Data for the task:
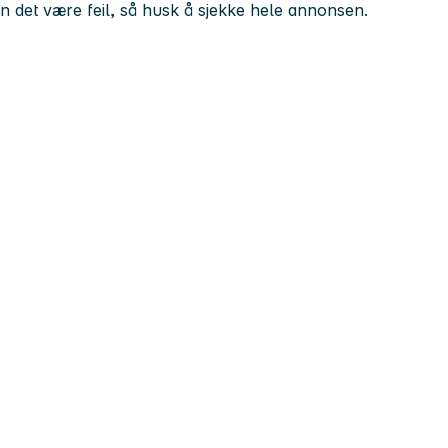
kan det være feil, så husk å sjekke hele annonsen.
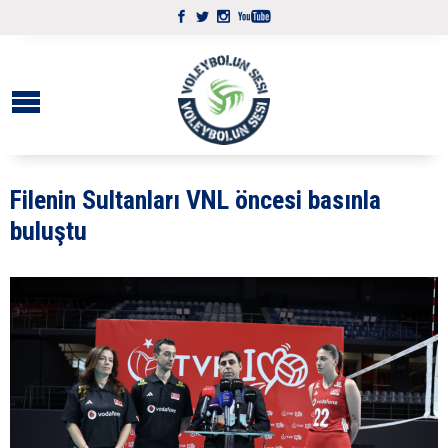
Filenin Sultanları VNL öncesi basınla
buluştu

* * *

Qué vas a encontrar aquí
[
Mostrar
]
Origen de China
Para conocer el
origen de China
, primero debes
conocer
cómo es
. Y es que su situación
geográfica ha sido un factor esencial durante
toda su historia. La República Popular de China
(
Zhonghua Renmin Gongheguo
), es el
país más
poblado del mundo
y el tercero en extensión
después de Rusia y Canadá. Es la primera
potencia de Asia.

Exercise prompt: Return, with no change at all, every line in the entries above from the line containing "geográfica ha sido un factor esencial durante" through the line containing "potencia de Asia.".

Worked solution:
geográfica ha sido un factor esencial durante
toda su historia. La República Popular de China
(
Zhonghua Renmin Gongheguo
), es el
país más
poblado del mundo
y el tercero en extensión
después de Rusia y Canadá. Es la primera
potencia de Asia.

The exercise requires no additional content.